After Helena, my last stop (before returning to St. John for the winter to work) was in Santa Fe. My friend, Diana, had just moved there from Pullman. Earlier in the summer she said many times, “You’re going to LOVE Santa Fe!” And she was right. For almost two weeks we did all sorts of things around town – plus unpacked some of her boxes. She ended up with too much stuff for her smaller new abode, so she gave me lots of nice clothes. We went on a couple birding hikes at the Audubon center near town, shopped at the Whole Foods Store, went to art galleries, and participated in an art invitational sponsored by the gallery that represents D’s beautiful acrylic flower paintings. Diana painted a pumpkin for the auction. The other artists, mostly from Colorado, painted still life set-ups, architecture, and street scenes, and we all attended the evening critiques as well as a huge reception at an art patron’s house out in the country. Wow! A new employee at the gallery is an opera singer who came to Santa Fe from New Orleans with her family. They just barely escaped with their lives and lost everything else. The Rotary Club of Santa Fe sponsored them, and the family is doing well, however, the 6’ 2” tall opera singer can’t sing soprano in 7000’ high Santa Fe, only (for now) Mezzo. Santa Fe has everything – welcoming, friendly, liberal, creative people; the most incredible art galleries and shops, and beautiful scenery and sky and mountains. My friend Carol from Fort Worth flew up one day for lunch with us, which was great fun. She and I will meet and drive around New Mexico and visit Diana in Santa Fe the first week of May in 2006.

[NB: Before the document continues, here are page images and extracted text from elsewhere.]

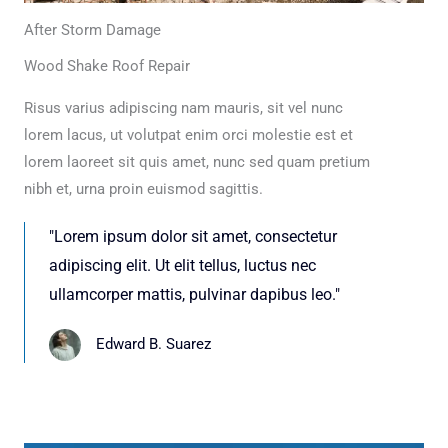
After Storm Damage
Wood Shake Roof Repair
Risus varius adipiscing nam mauris, sit vel nunc
lorem lacus, ut volutpat enim orci molestie est et
lorem laoreet sit quis amet, nunc sed quam pretium
nibh et, urna proin euismod sagittis.
"Lorem ipsum dolor sit amet, consectetur
adipiscing elit. Ut elit tellus, luctus nec
ullamcorper mattis, pulvinar dapibus leo."
Edward B. Suarez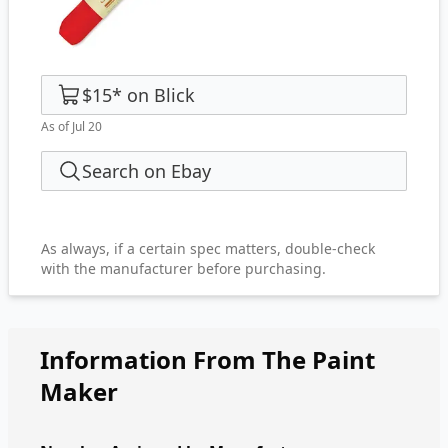
$15
*
on
Blick
As of Jul 20
Search on Ebay
As always, if a certain spec matters, double-check
with the manufacturer before purchasing.
Information From The Paint
Maker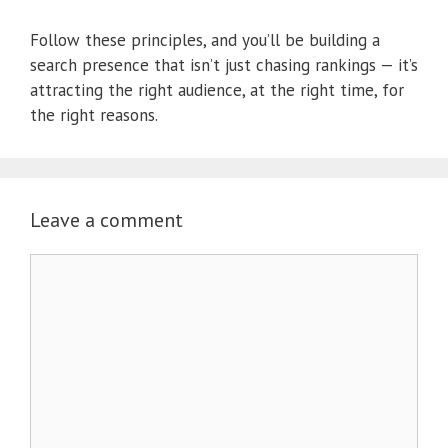
Follow these principles, and you’ll be building a
search presence that isn’t just chasing rankings — it’s
attracting the right audience, at the right time, for
the right reasons.
Leave a comment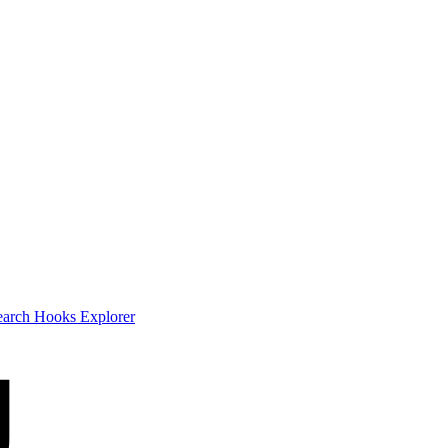
earch
Hooks Explorer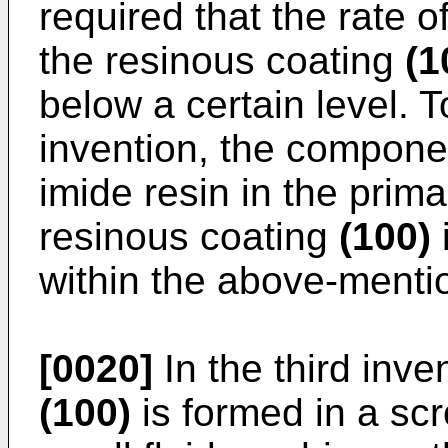
required that the rate o
the resinous coating
(1
below a certain level. T
invention, the compone
imide resin in the prim
resinous coating
(100)
i
within the above-menti
[0020]
In the third inve
(100)
is formed in a scro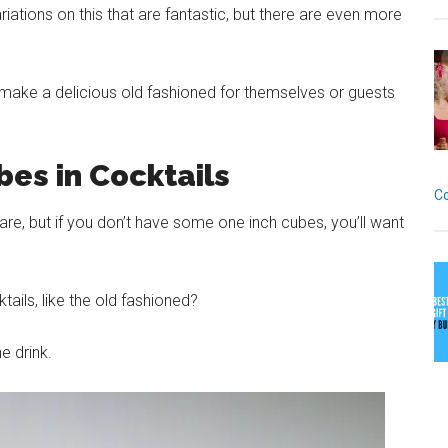
ations on this that are fantastic, but there are even more
 make a delicious old fashioned for themselves or guests
es in Cocktails
C
re, but if you don’t have some one inch cubes, you’ll want
ails, like the old fashioned?
he drink.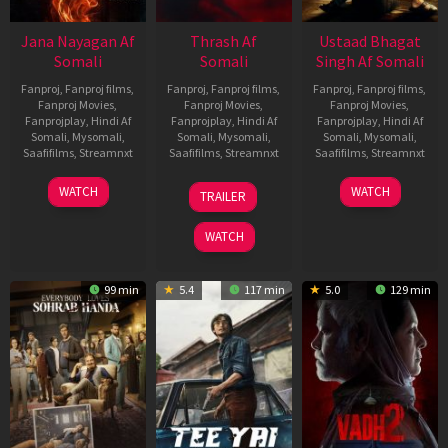
Jana Nayagan Af
Thrash Af
Ustaad Bhagat
Somali
Somali
Singh Af Somali
Fanproj
,
Fanproj films
,
Fanproj
,
Fanproj films
,
Fanproj
,
Fanproj films
,
Fanproj Movies
,
Fanproj Movies
,
Fanproj Movies
,
Fanprojplay
,
Hindi Af
Fanprojplay
,
Hindi Af
Fanprojplay
,
Hindi Af
Somali
,
Mysomali
,
Somali
,
Mysomali
,
Somali
,
Mysomali
,
Saafifilms
,
Streamnxt
Saafifilms
,
Streamnxt
Saafifilms
,
Streamnxt
10
10
18
WATCH
WATCH
TRAILER
Apr
Apr
Mar
2026
2026
2026
WATCH
99 min
5.4
117 min
5.0
129 min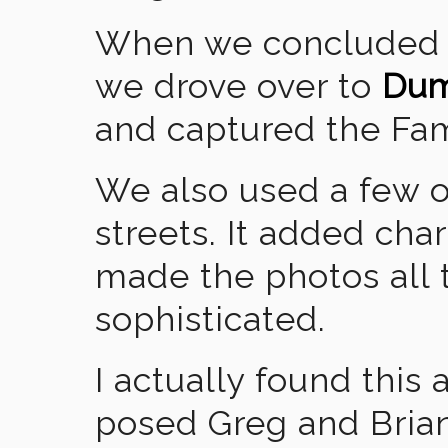
When we concluded th
we drove over to
Dum
and captured the F
We also used a few 
streets. It added cha
made the photos all
sophisticated.
I actually found this
posed Greg and Brian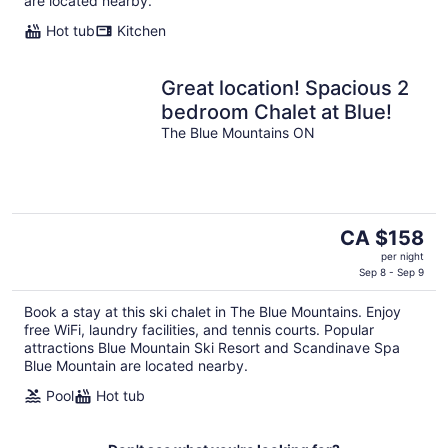
are located nearby.
Hot tub
Kitchen
Great location! Spacious 2
bedroom Chalet at Blue!
The Blue Mountains ON
The
CA $158
price
per night
is
Sep 8 - Sep 9
CA $158
Book a stay at this ski chalet in The Blue Mountains. Enjoy
per
free WiFi, laundry facilities, and tennis courts. Popular
night
attractions Blue Mountain Ski Resort and Scandinave Spa
Blue Mountain are located nearby.
Pool
Hot tub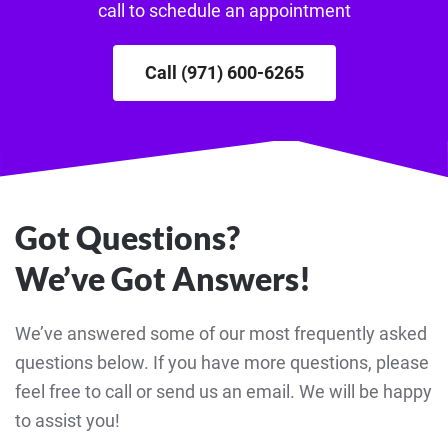
call to schedule an appointment
Call (971) 600-6265
Got Questions?
We’ve Got Answers!
We’ve answered some of our most frequently asked
questions below. If you have more questions, please
feel free to call or send us an email. We will be happy
to assist you!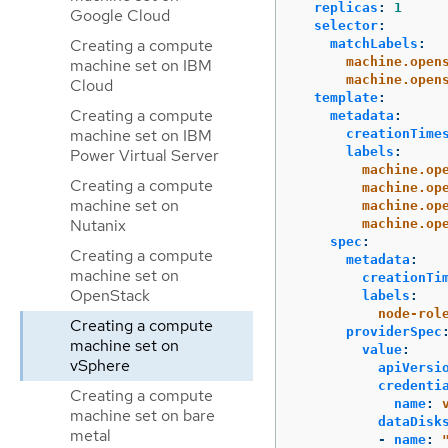
replicas
:
1
Google Cloud
selector
:
Creating a compute
matchLabels
:
machine.open
machine set on IBM
machine.open
Cloud
template
:
Creating a compute
metadata
:
machine set on IBM
creationTime
labels
:
Power Virtual Server
machine.op
Creating a compute
machine.op
machine set on
machine.op
Nutanix
machine.op
spec
:
Creating a compute
metadata
:
machine set on
creationTi
OpenStack
labels
:
node-rol
Creating a compute
providerSpec
machine set on
value
:
vSphere
apiVersi
credenti
Creating a compute
name
:
machine set on bare
dataDisk
metal
-
name
:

And on October 30 I left Santa Fe for Seattle to catch my breath before my flight to St. John. Friends Katie and Lorna drove the 90 miles down from Bellingham for lunch with me and a great visit around Pike Place Market – a gloriously fun time with these two firecrackers. They plan to go with me (and any other friends I can round up – just let me know) on a goat packing trip into Grand Staircase/Escalante in SW Utah for a week in October 2006. They’ll bring their ukuleles. I’ll bring mine. We’ll paint and write and entertain each other and the goats. Suddenly it was time for Katie and Lorna to leave for Bellingham, and for me to bag my things and get on another plane.

And here I am back on St. John – where new dramas (stacked on top of old ones) continue to unfold, and where the weather’s the same as when I left in May – sunny, warm and moist (no cheat grass here), with a good chance of mosquitoes.